AIDS Healthcare Foundation:
“We urge state lawmakers to restore the funding for the state AIDS Drug Assistance Program, as the proposed cuts will have severe and catastrophic consequences if enacted”
A coalition of hundreds of AIDS activists, patients, medical care providers and concerned citizens of all backgrounds are expected to gather tomorrow, Wednesday, March 17th at 12:30 pm on the north side of the South Carolina State House for a rally to reinstate all $5.9 million in HIV/AIDS funding. Earlier this month, the South Carolina House of Representatives voted to cut all such funding from the state budget, becoming the first state in the nation to propose the elimination of its entire HIV/AIDS budget. The proposed cuts primarily affect the AIDS Drug Assistance Program (ADAP) budget—a government program that pays for lifesaving AIDS drugs for the state’s poorest residents—and the state’s HIV/AIDS prevention budget (for PROJECT FAITH, Fostering AIDS Initiatives That Heal). The proposed elimination of state funding places urgently-needed matching federal funds in jeopardy as well.
During the rally, the coalition, led by the South Carolina HIV/AIDS Care Crisis Task Force, will urge state lawmakers to restore the crucial funds upon which thousands of South Carolinians depend for lifesaving HIV/AIDS medications. According to the South Carolina HIV/AIDS Care Crisis Task Force, there are more than 14,000 people living with HIV/AIDS in the state. Approximately 3,000 people rely on government funds for their medications.
“We urge state lawmakers to restore the funding for the state AIDS Drug Assistance Program, as the proposed cuts will have severe and catastrophic consequences if enacted,” said Dr. Bambi Gaddist, Chair, South Carolina HIV/AIDS Care Crisis Task Force. “This is truly a matter of life or death for the thousands of people who depend upon the state to provide the lifesaving medications that enable them to lead healthy, productive lives. HIV medications can also reduce the level of infectiousness and prevent transmission of HIV from one person to another. So, this funding is also needed to help prevent the further spread of AIDS in South Carolina.”

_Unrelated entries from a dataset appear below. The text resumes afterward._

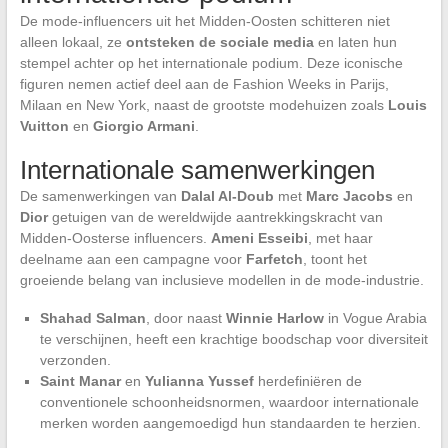
De mode-influencers uit het Midden-Oosten schitteren niet
alleen lokaal, ze
ontsteken de sociale media
en laten hun
stempel achter op het internationale podium. Deze iconische
figuren nemen actief deel aan de Fashion Weeks in Parijs,
Milaan en New York, naast de grootste modehuizen zoals
Louis
Vuitton
en
Giorgio Armani
.
Internationale samenwerkingen
De samenwerkingen van
Dalal Al-Doub
met
Marc Jacobs
en
Dior
getuigen van de wereldwijde aantrekkingskracht van
Midden-Oosterse influencers.
Ameni Esseibi
, met haar
deelname aan een campagne voor
Farfetch
, toont het
groeiende belang van inclusieve modellen in de mode-industrie.
Shahad Salman
, door naast
Winnie Harlow
in Vogue Arabia
te verschijnen, heeft een krachtige boodschap voor diversiteit
verzonden.
Saint Manar
en
Yulianna Yussef
herdefiniëren de
conventionele schoonheidsnormen, waardoor internationale
merken worden aangemoedigd hun standaarden te herzien.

Added Dr. Gaddist. “Although we understand that an amendment has been submitted to restore $2.2 million of the original allocation of $5.9 million, the AIDS Drug Assistance Program is receiving one hundred new applications each month. If the legislature fails to fully restore funding for HIV/AIDS prevention and ADAP back in the budget, we fear that South Carolina is looking at an even greater crisis than the one in 2006 which led to four tragic deaths.”
The South Carolina HIV/AIDS Care Crisis Task Force was created in 2006—the year that state HIV/AIDS funding began in South Carolina. At that time there were 600 people on a waiting list to receive medicine. Four of those people died. According to a press release from the Title II Community AIDS National Network, at that time the South Carolina participants were 67% African-American and 85% earned less than 200% of the federal poverty level (approximately $19,000 a year).
Funding shortages across the nation continue to affect ADAP programs nationwide. There are currently over 550 Americans on ADAP waiting lists in eleven states—and the numbers are rising. Funding cuts and the cost of covering skyrocketing drug prices have left state ADAPs stretched beyond capacity. The need for services is only expanding as more people face unemployment and the loss of job-sponsored health insurance in this challenging economic environment.
“As the first state in the nation to propose the elimination of all state AIDS funding, the crisis in South Carolina has grim national implications,” said Michael Weinstein, President of AIDS Healthcare Foundation, the U.S.’ largest HIV/AIDS organization and a member of the coalition, in a statement. “The four tragic deaths in South Carolina—just four short years ago—proves that it is no exaggeration to say that AIDS cuts kill. It is my hope that the South Carolina legislature will reconsider these ill-advised cuts that will certainly lead to poor health outcomes—possibly even death—and increased infections. I can hardly imagine a more dangerous precedent to set for ADAPs across the nation than to balance the budget on the backs of some of South Carolina’s poorest and sickest citizens.”
South Carolina ranks 8th in the nation for the rate of new AIDS cases. Columbia, the state’s capitol, ranks 9th in the nation in the rate of AIDS.